ANIMESH SINHA, MD, PhD: Right. The average daily hair loss is about 50 to 100 per day. Now, if there's a consistent loss of more than 150 hairs per day, if that's persistent and consistent over some time, then that might push us into the disease state, temporary or otherwise, and that would be termed alopecia.

DAVID FOLK THOMAS: How long can hair grow? For men, I guess we cut it at a certain point, but is there a limit if I decided not to get a hair cut, how long it could grow, and then will it stop eventually?

ANGELA CHRISTIANO, PhD: You do hear people say, "My hair only grows to this length, and never any longer," and then you hear people who say, "I once grew my hair down to my ankles, and it could have kept going." It's believed that the length of anagen, the length of the growth phase, is actually different in different people, and we don't know exactly what might determine that, although of course we believe it's genetic. DAVID FOLK THOMAS: If anagen can be -- is it six to ten years, usually, for that stage?

ANIMESH SINHA, MD, PhD: It varies, anywhere from two to maybe even ten years, and that's precisely that the length of hair is determined by the length of time that the hair follicle is in anagen or growing phase.

DAVID FOLK THOMAS: So does everybody's hair grow at basically the same rate, and then if that's the case, then if you have a shorter anagen phase that therefore you would only be able to grow your hair to a certain length, somebody with a longer phase?

ANIMESH SINHA, MD, PhD: In general, that is true, that the rate, the actual rate of the hair growth, is pretty constant -- anywhere between 0.3 to 0.5, so a third to a half a millimeter a day, and that works out to about a centimeter a month or six to seven inches per year, and that varies a little bit, depending on the site.

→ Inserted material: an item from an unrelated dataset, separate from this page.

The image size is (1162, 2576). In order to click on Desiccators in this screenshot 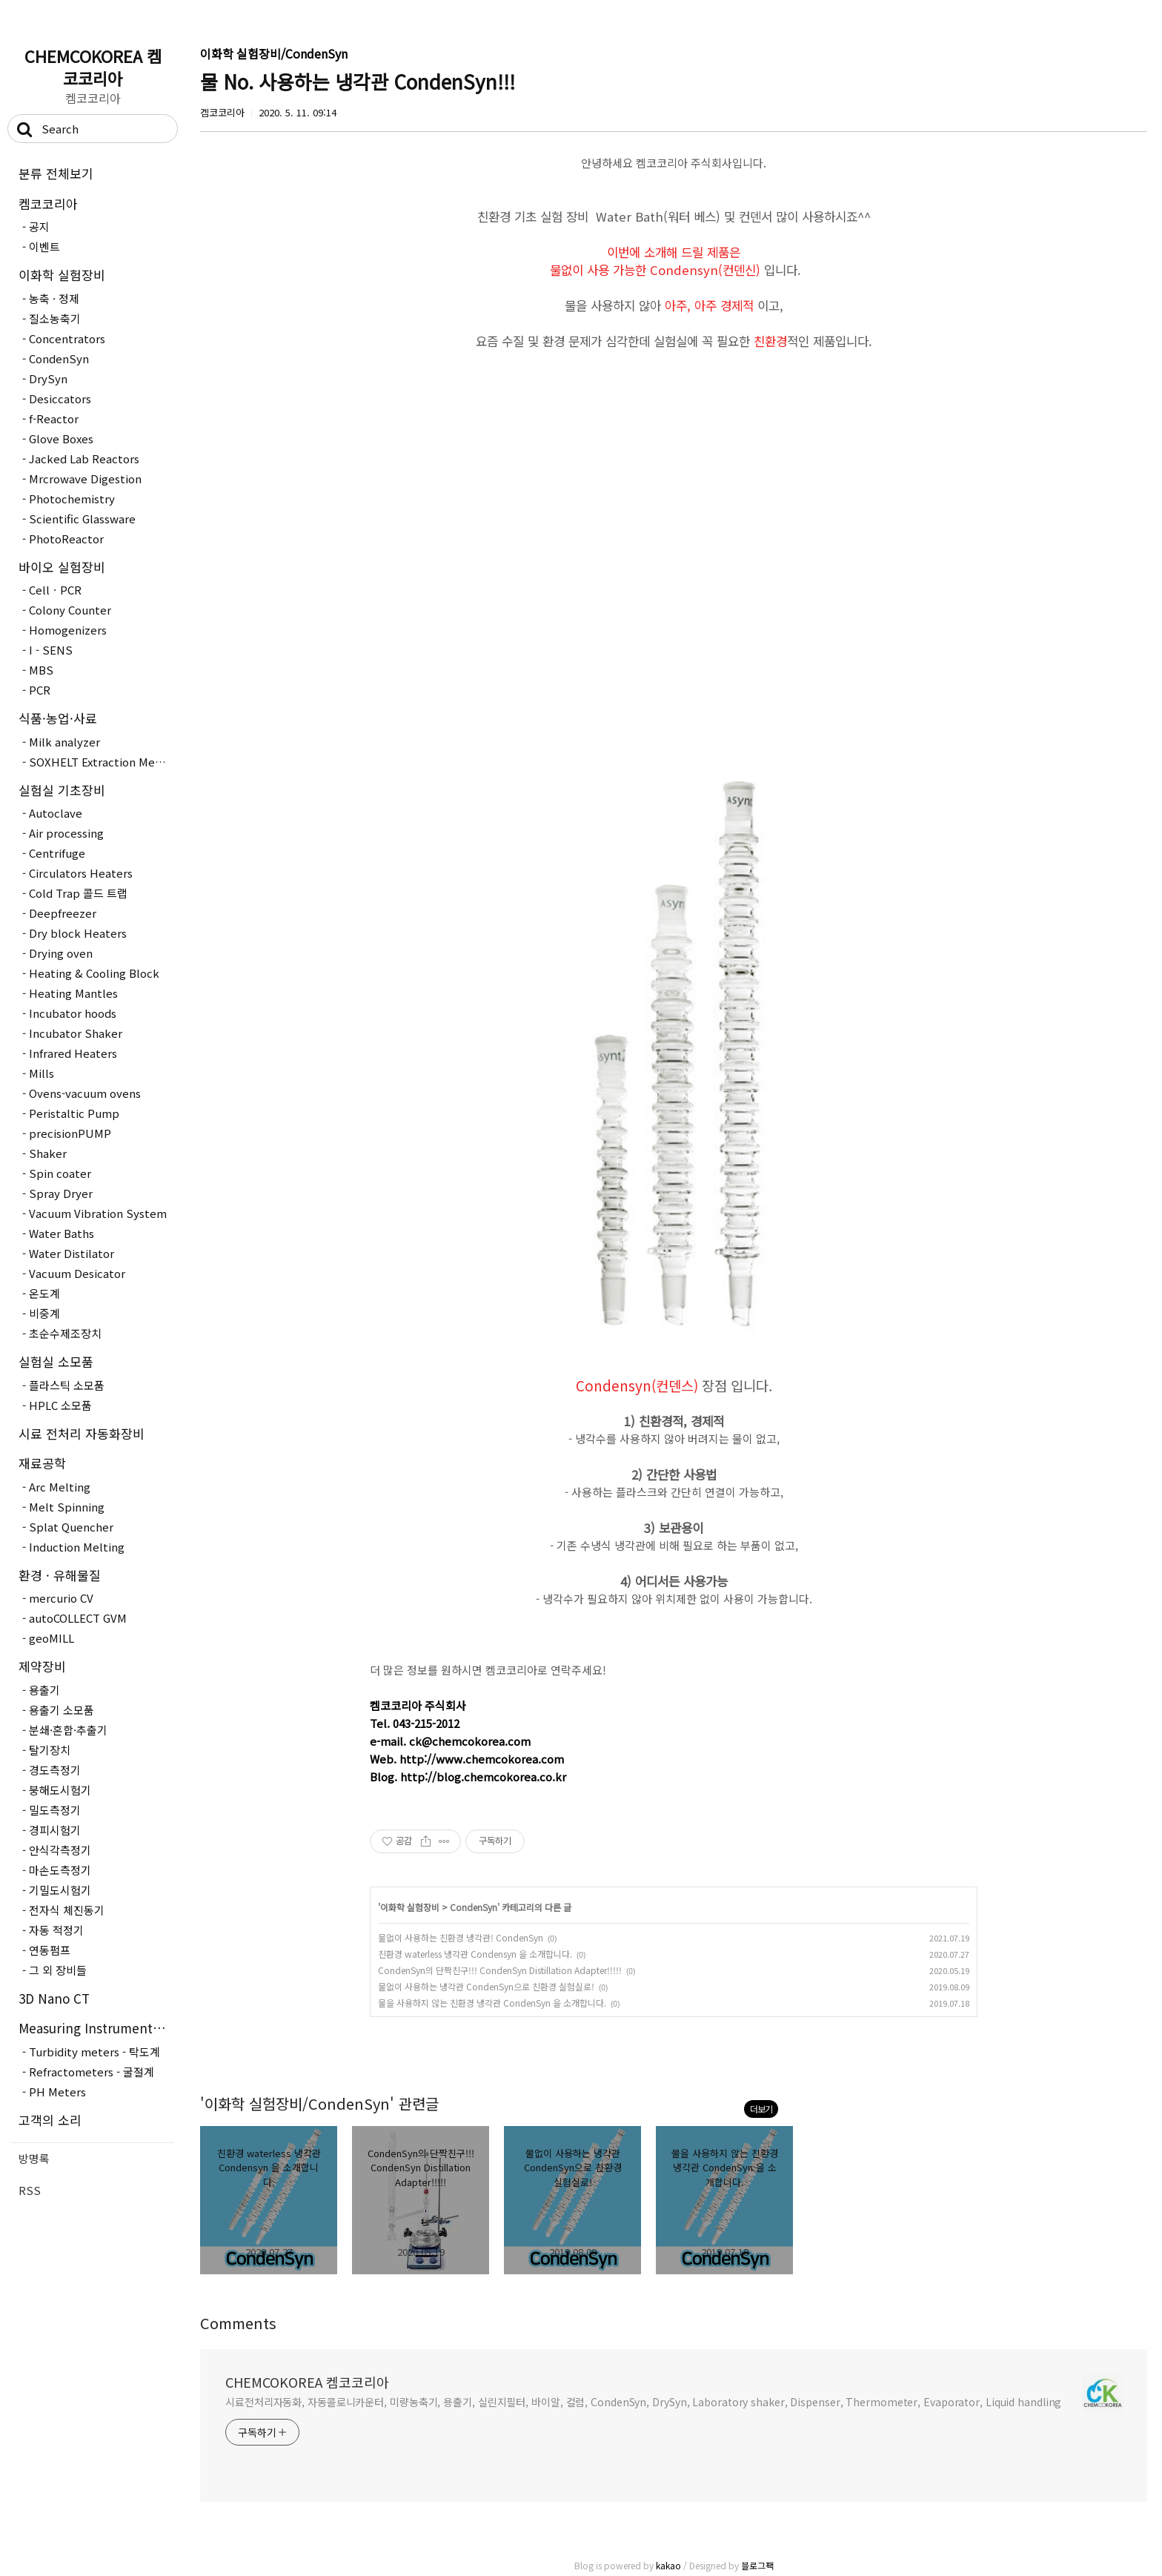, I will do `click(60, 398)`.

For example, the hairs grow a little faster on the top of our scalp versus the beard region, but that's pretty uniform. And then what determines the length of hair, again, as we talked about, is the length of anagen, and a number of factors, including genetic factors, related to age, race, sometimes medications, even seasonal variation -- all these factors affect the length of anagen and affect how long the hair will grow.

DAVID FOLK THOMAS: Can anything affect the rate of the hair cycle, any outside influences or internal influences?

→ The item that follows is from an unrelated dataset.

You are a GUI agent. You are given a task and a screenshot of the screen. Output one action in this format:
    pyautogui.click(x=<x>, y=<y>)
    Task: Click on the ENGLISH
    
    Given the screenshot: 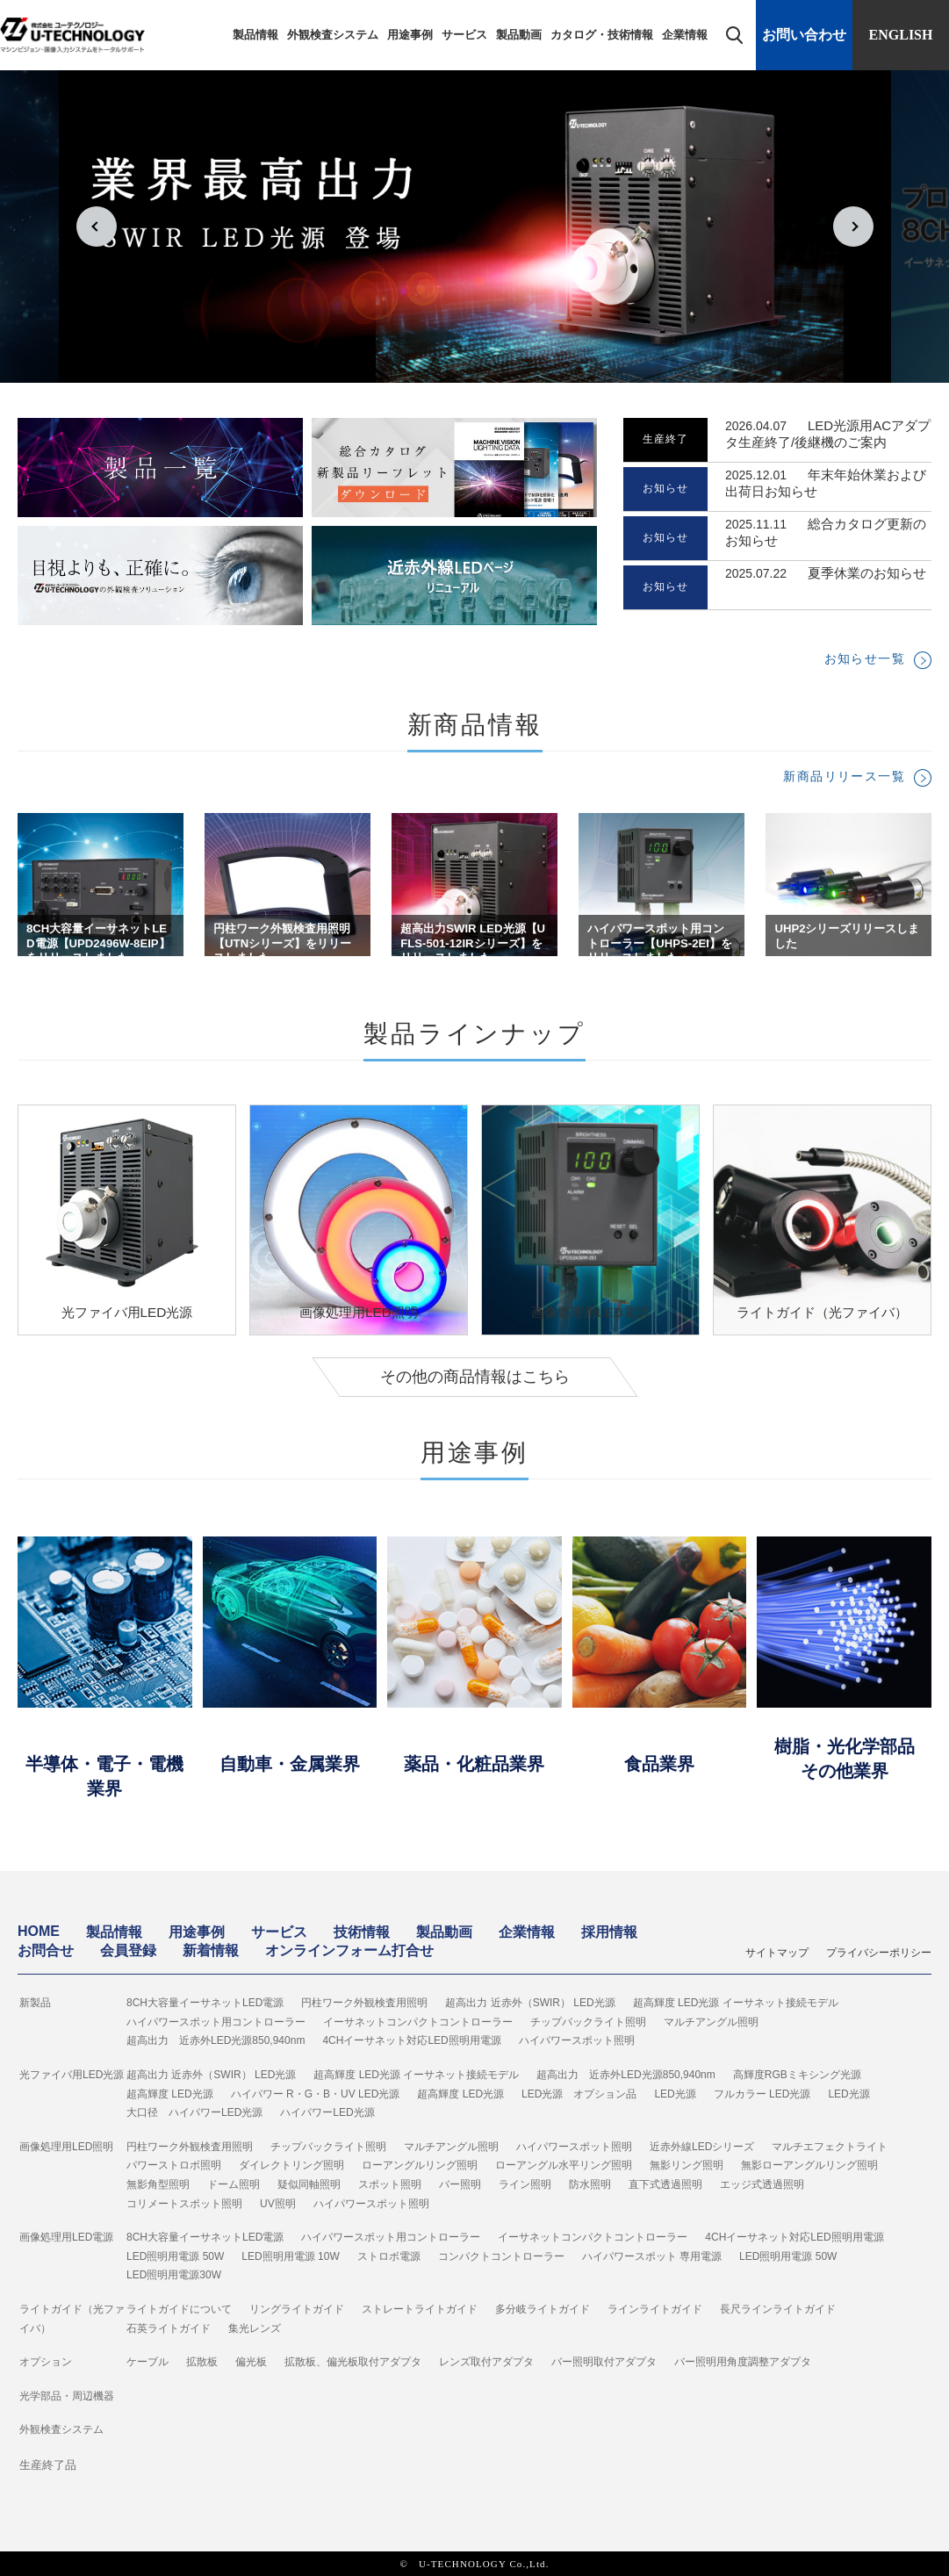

ANIMESH SINHA, MD, PhD: Again, certain medications or hormonal factors might contribute to a decreased or increased anagen phase, and perhaps irreparably stop hair growth, and there are certain diseases associated with that.

Again, seasonal variations -- usually in the late summer, early fall is the shortest anagen time -- and that might make sense, because we might need a little less hair in the summer months and more in the winter months.

DAVID FOLK THOMAS: Just to wrap things up, you see people with straight hair, like myself, others very curly hair. What determines what's going on once it leaves the follicle?

ANIMESH SINHA, MD, PhD: The shape of the hair, whether it's straight or curly, is dependent on the shape of the follicle itself, so when the follicle is circular or round, the hair is straight. When the follicle looked in cross-section is oval or elliptical, that results in a curly hair at the surface.